The variability of FDA decision-making continues into June, but with a higher average. Again, it can’t be explained by variability in the filings, as January tends to be pretty consistent with regard to industry activity. I would note there is a dip in filings in January with an average fewer than 200, but FDA seems to get caught up a bit in June with an average slightly over 260 decisions. The industry filings don’t surprise me. There’s typically a huge push at companies to get filings done before Christmas, and then January falls off.
July through December
The second half of the year is less seasonal, more consistent, than the first half of the year. The month-to-month variability is reasonably the same, and the average rate of FDA decision-making is mostly the same but gradually ramps up toward the end of the calendar year.
Industry filings are likewise pretty consistent from February through August as already noted. This may well produce the stable progress of FDA decision-making.
I have to say that if you asked me to predict these charts before I looked at the data, I would’ve guessed that September would be one of the strongest months for FDA decision-making as the agency perhaps pushed to make decisions before the end of the fiscal year to get its numbers up. My guess shows how little I know. The months of July, August, and September are remarkably consistent, and then FDA decision-making actually picks up in October and stays steady through the end of the calendar year, or the first quarter of the fiscal year for the government. Made me look kinda stupid.
FDA decision-making is seasonal, at least in the first half of the calendar year. Obviously, I would just be speculating if I tried to identify causes for that seasonality. I’m sure managers at FDA have a better sense of what might cause it. There may, for example, be some seasonality in the hiring of new reviewers. Obviously if they hire many fresh graduates, that would occur in the summer, but typically FDA reviewers are not fresh college graduates. But employee turnover might very well be seasonal in some way. The seasonality of vacations also would likely have some sort of an impact, although I really don’t see much impact specifically from the major holidays.
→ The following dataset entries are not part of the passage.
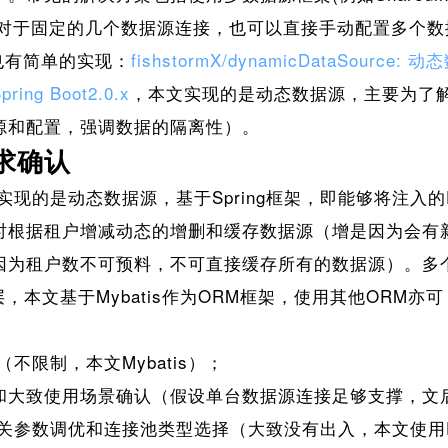
）、对于固定的几个数据源连接，也可以直接手动配置多个
上也有简单的实现：
fishstormX/dynamicDataSour
ng Boot2.0.x
，本文实现的是动态数据源，主要为了
源和配置，强调数据的隔离性）。
求确认
的是动态数据源，基于Spring框架，即能够将注入的Da
时根据租户增减动态的增删和缓存数据源（增是因为会有
因为租户数不可预料，不可直接缓存所有的数据源）。多
DAO层，本文基于Mybatis作为ORM框架，使用其他OR
：
（不限制，本文Mybatis）；
和大致使用场景确认（假设单台数据源连接足够支撑，文
rce相关参数调优和连接池类型选择（大致没有出入，本文使用D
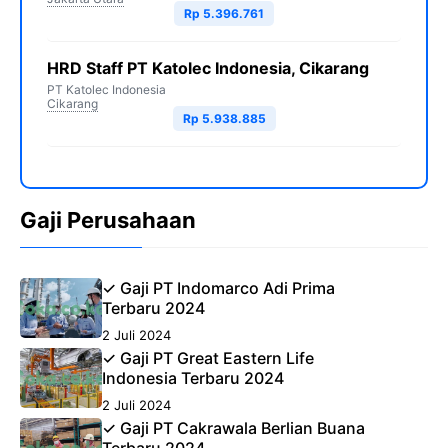
Rp 5.396.761
HRD Staff PT Katolec Indonesia, Cikarang
PT Katolec Indonesia
Cikarang
Rp 5.938.885
Gaji Perusahaan
✓ Gaji PT Indomarco Adi Prima
Terbaru 2024
2 Juli 2024
✓ Gaji PT Great Eastern Life
Indonesia Terbaru 2024
2 Juli 2024
✓ Gaji PT Cakrawala Berlian Buana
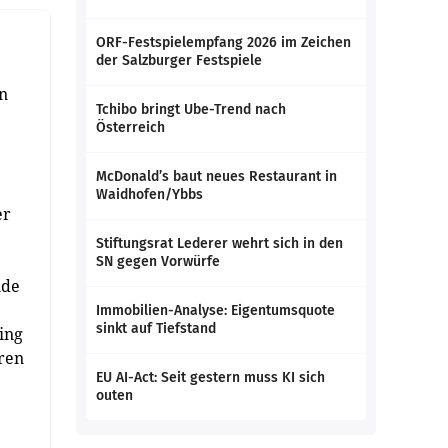
ORF-Festspielempfang 2026 im Zeichen
der Salzburger Festspiele
n
Tchibo bringt Ube-Trend nach
Österreich
McDonald’s baut neues Restaurant in
Waidhofen/Ybbs
er
Stiftungsrat Lederer wehrt sich in den
SN gegen Vorwürfe
nde
Immobilien-Analyse: Eigentumsquote
sinkt auf Tiefstand
ing
ren
EU AI-Act: Seit gestern muss KI sich
outen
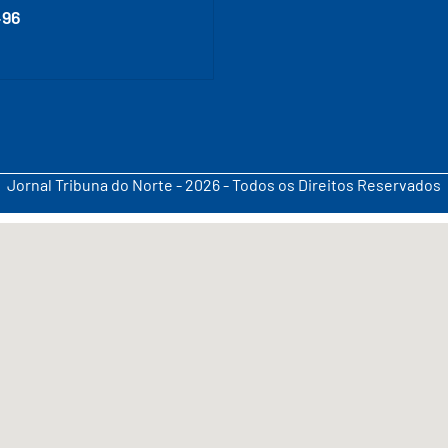
496
Jornal Tribuna do Norte - 2026 - Todos os Direitos Reservados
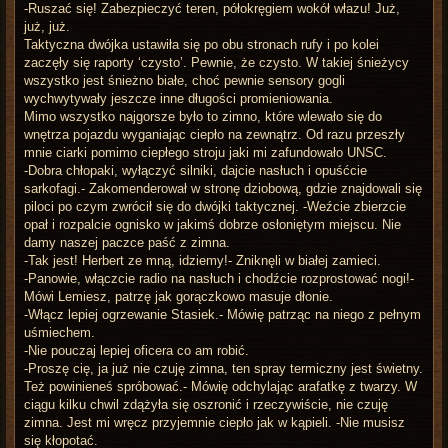
-Ruszać się! Zabezpieczyć teren, półokręgiem wokół włazu! Już,
już, już.
Taktyczna dwójka ustawiła się po obu stronach rufy i po kolei
zaczęły się raporty ‘czysto’. Pewnie, że czysto. W takiej śnieżycy
wszystko jest śnieżno białe, choć pewnie sensory gogli
wychwytywały jeszcze inne długości promieniowania.
Mimo wszystko najgorsze było to zimno, które wlewało się do
wnętrza pojazdu wyganiając ciepło na zewnątrz. Od razu przeszły
mnie ciarki pomimo ciepłego stroju jaki mi zafundowało UNSC.
-Dobra chłopaki, wyłączyć silniki, dajcie nasłuch i opuśćcie
sarkofagi.- Zakomenderował w stronę dziobową, gdzie znajdowali się
piloci po czym zwrócił się do dwójki taktycznej. -Weźcie zbierzcie
opał i rozpalcie ognisko w jakimś dobrze osłoniętym miejscu. Nie
damy naszej paczce paść z zimna.
-Tak jest! Herbert ze mną, idziemy!- Zniknęli w białej zamieci.
-Panowie, włączcie radio na nasłuch i chodźcie rozprostować nogi!-
Mówi Lemiesz, patrzę jak gorączkowo masuje dłonie.
-Włącz lepiej ogrzewanie Stasiek.- Mówię patrząc na niego z pełnym
uśmiechem.
-Nie pouczaj lepiej oficera co am robić.
-Proszę cię, ja już nie czuję zimna, ten spray termiczny jest świetny.
Też powinieneś spróbować.- Mówię odchylając arafatkę z twarzy. W
ciągu kilku chwil zdążyła się oszronić i rzeczywiście, nie czuję
zimna. Jest mi wręcz przyjemnie ciepło jak w kąpieli. -Nie musisz
się kłopotać.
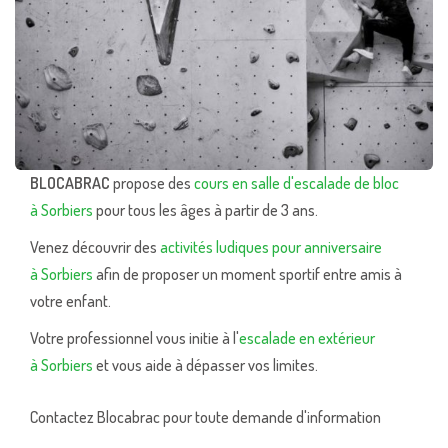
BLOCABRAC
propose des
cours en salle d'escalade de bloc
à Sorbiers
pour tous les âges à partir de 3 ans.
Venez découvrir des
activités ludiques pour anniversaire
à Sorbiers
afin de proposer un moment sportif entre amis à
votre enfant.
Votre professionnel vous initie à l'
escalade en extérieur
à Sorbiers
et vous aide à dépasser vos limites.
Contactez Blocabrac pour toute demande d'information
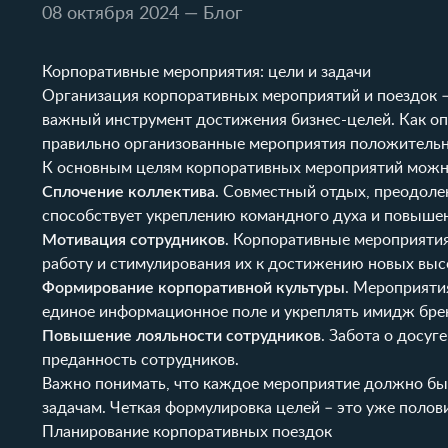
08 октября 2024
— Блог
Корпоративные мероприятия: цели и задачи
Организация корпоративных мероприятий и поездок –
важный инструмент достижения бизнес-целей. Как оп
правильно организованные мероприятия положительно
К основным целям корпоративных мероприятий можн
Сплочение коллектива
. Совместный отдых, преодоле
способствует укреплению командного духа и повыше
Мотивация сотрудников
. Корпоративные мероприяти
работу и стимулирования их к достижению новых выс
Формирование корпоративной культуры
. Мероприяти
единое информационное поле и укреплять имидж бре
Повышение лояльности сотрудников
. Забота о досуг
преданность сотрудников.
Важно понимать, что каждое мероприятие должно бы
задачам. Четкая формулировка целей – это уже полови
Планирование корпоративных поездок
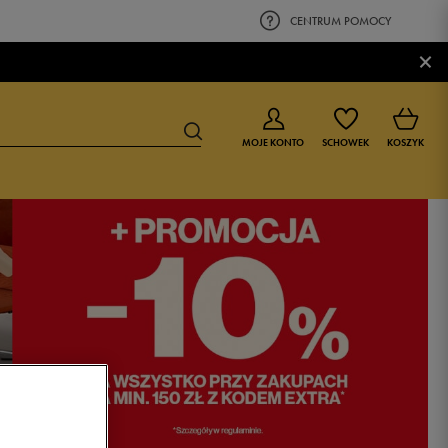
CENTRUM POMOCY
×
MOJE KONTO
SCHOWEK
KOSZYK
BUTY DLA CHŁOPCA
BUTY DLA DZIEWCZYNKI
0-4 lat
0-4 lat
4-8 lat
4-8 lat
9-16 lat
9-16 lat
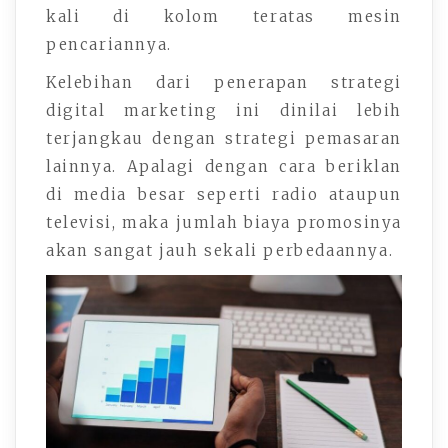
kali di kolom teratas mesin
pencariannya.
Kelebihan dari penerapan strategi
digital marketing ini dinilai lebih
terjangkau dengan strategi pemasaran
lainnya. Apalagi dengan cara beriklan
di media besar seperti radio ataupun
televisi, maka jumlah biaya promosinya
akan sangat jauh sekali perbedaannya.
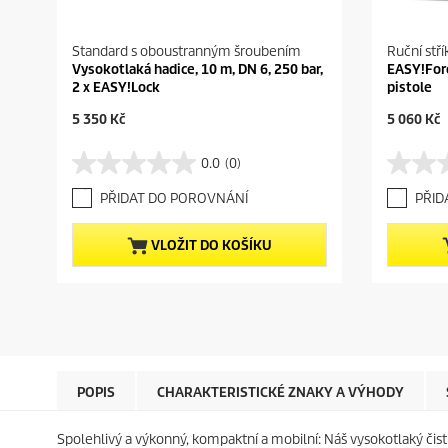
Standard s oboustranným šroubením
Ruční stří
Vysokotlaká hadice, 10 m, DN 6, 250 bar,
EASY!For
2 x EASY!Lock
pistole
C
C
5 350 Kč
5 060 Kč
u
u
r
r
0.0
(0)
0
0
r
r
.
.
e
e
PŘIDAT DO POROVNÁNÍ
PŘID
0
0
n
n
z
z
t
t
5
5
p
p
VLOŽIT DO KOŠÍKU
h
h
r
r
v
v
o
o
ě
ě
d
d
z
z
u
u
d
d
c
c
i
i
t
t
č
č
p
p
e
e
r
r
POPIS
CHARAKTERISTICKÉ ZNAKY A VÝHODY
k
k
i
i
.
.
c
c
Spolehlivý a výkonný, kompaktní a mobilní: Náš vysokotlaký čist
e
e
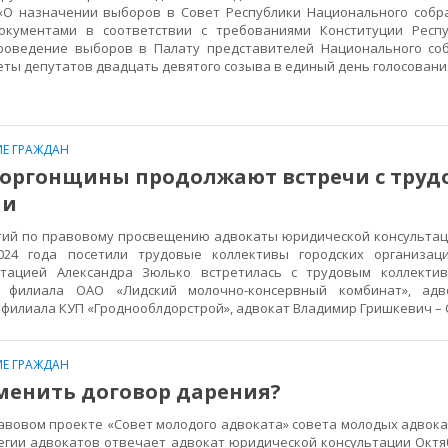
«О назначении выборов в Совет Республики Национального собр
окументами в соответствии с требованиями Конституции Респу
роведение выборов в Палату представителей Национального со
еты депутатов двадцать девятого созыва в единый день голосовани
Е ГРАЖДАН
оргонщины продолжают встречи с тру
ми
й по правовому просвещению адвокаты юридической консультац
024 года посетили трудовые коллективы городских организац
ьтацией Александра Зюлько встретилась с трудовым коллектив
 филиала ОАО «Лидский молочно-консервный комбинат», адв
4 филиала КУП «Гроднооблдорстрой», адвокат Владимир Гришкевич – 
Е ГРАЖДАН
менить договор дарения?
вовом проекте «Совет молодого адвоката» совета молодых адвока
егии адвокатов отвечает адвокат юридической консультации Октя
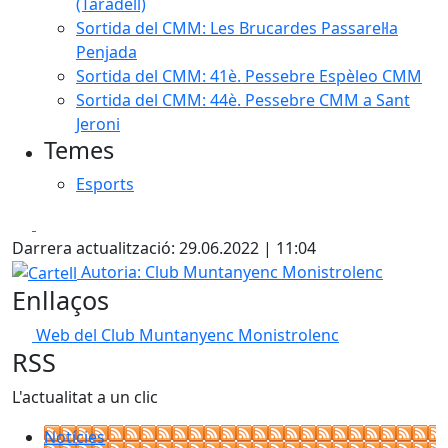
(Taradell)
Sortida del CMM: Les Brucardes Passarel·la
Penjada
Sortida del CMM: 41è. Pessebre Espèleo CMM
Sortida del CMM: 44è. Pessebre CMM a Sant
Jeroni
Temes
Esports
Facebook
X
Darrera actualització: 29.06.2022 | 11:04
Cartell
Autoria: Club Muntanyenc Monistrolenc
Enllaços
Web del Club Muntanyenc Monistrolenc
RSS
L'actualitat a un clic
Notícies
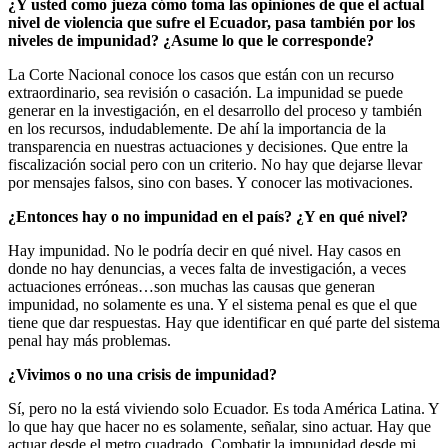
¿Y usted como jueza cómo toma las opiniones de que el actual
nivel de violencia que sufre el Ecuador, pasa también por los
niveles de impunidad? ¿Asume lo que le corresponde?
La Corte Nacional conoce los casos que están con un recurso
extraordinario, sea revisión o casación. La impunidad se puede
generar en la investigación, en el desarrollo del proceso y también
en los recursos, indudablemente. De ahí la importancia de la
transparencia en nuestras actuaciones y decisiones. Que entre la
fiscalización social pero con un criterio. No hay que dejarse llevar
por mensajes falsos, sino con bases. Y conocer las motivaciones.
¿Entonces hay o no impunidad en el país? ¿Y en qué nivel?
Hay impunidad. No le podría decir en qué nivel. Hay casos en
donde no hay denuncias, a veces falta de investigación, a veces
actuaciones erróneas…son muchas las causas que generan
impunidad, no solamente es una. Y el sistema penal es que el que
tiene que dar respuestas. Hay que identificar en qué parte del sistema
penal hay más problemas.
¿Vivimos o no una crisis de impunidad?
Sí, pero no la está viviendo solo Ecuador. Es toda América Latina. Y
lo que hay que hacer no es solamente, señalar, sino actuar. Hay que
actuar desde el metro cuadrado. Combatir la impunidad desde mi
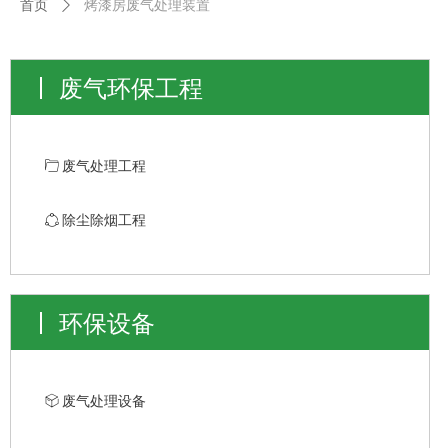
首页
ꄲ
烤漆房废气处理装置
废气环保工程
ꄁ
废气处理工程
ꁢ
除尘除烟工程
环保设备
ꁦ
废气处理设备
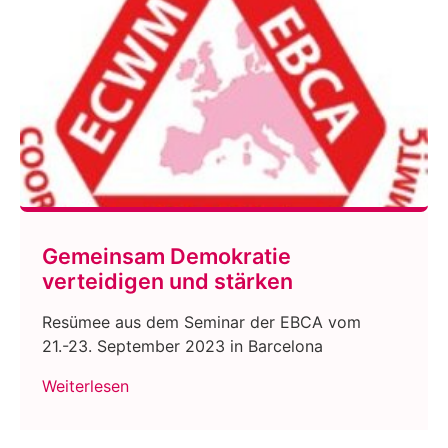
Gemeinsam Demokratie
verteidigen und stärken
Resümee aus dem Seminar der EBCA vom
21.-23. September 2023 in Barcelona
Weiterlesen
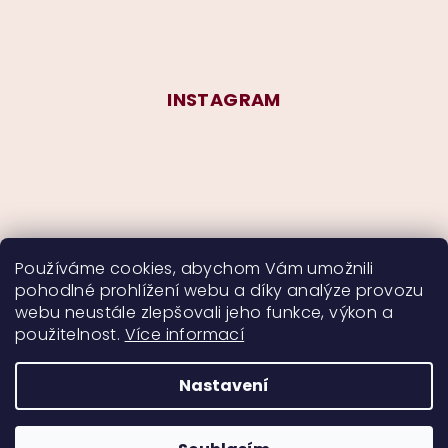
INSTAGRAM
Používáme cookies, abychom Vám umožnili
pohodlné prohlížení webu a díky analýze provozu
Sledovat na Instagramu
webu neustále zlepšovali jeho funkce, výkon a
použitelnost.
Více informací
Nastavení
Copyright 2026
CurlyMyself
. Všechna práva
vyhrazena.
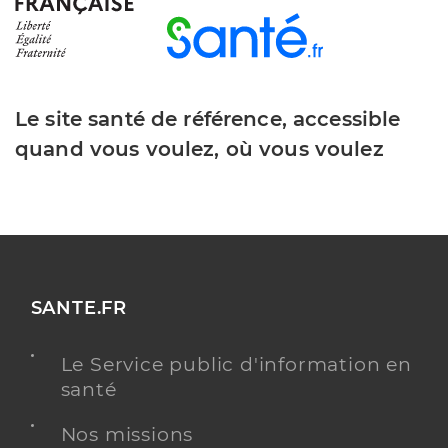
Le site santé de référence, accessible
quand vous voulez, où vous voulez
SANTE.FR
Le Service public d'information en
santé
Nos missions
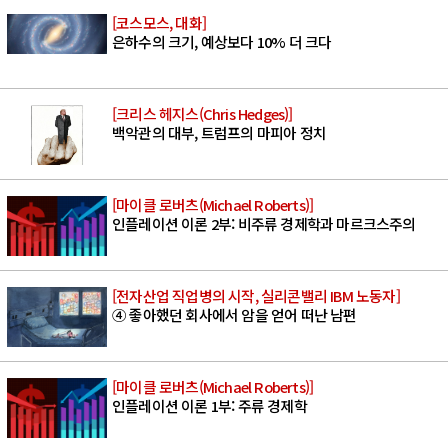
[코스모스, 대화]
은하수의 크기, 예상보다 10% 더 크다
[크리스 헤지스(Chris Hedges)]
백악관의 대부, 트럼프의 마피아 정치
[마이클 로버츠(Michael Roberts)]
인플레이션 이론 2부: 비주류 경제학과 마르크스주의
[전자산업 직업병의 시작, 실리콘밸리 IBM 노동자]
④ 좋아했던 회사에서 암을 얻어 떠난 남편
[마이클 로버츠(Michael Roberts)]
인플레이션 이론 1부: 주류 경제학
There’s no big profound message here, just the observation that even things like government decision-making have their seasons, and it’s good to keep that maybe in the back of your mind if you’re really trying to get a 510(k) through as quickly as possible. It seems like the idea of getting a submission on file in January might be a good strategy to take advantage of the high rate of decision-making in June. But obviously it would be foolish to finish a 510(k) in December and then wait until January to file it to take advantage of this effect. There’s never a benefit to waiting unless all you care about is duration, and not timeliness. You will likely always get a decision soon – even if the review time is longer – if you file earlier.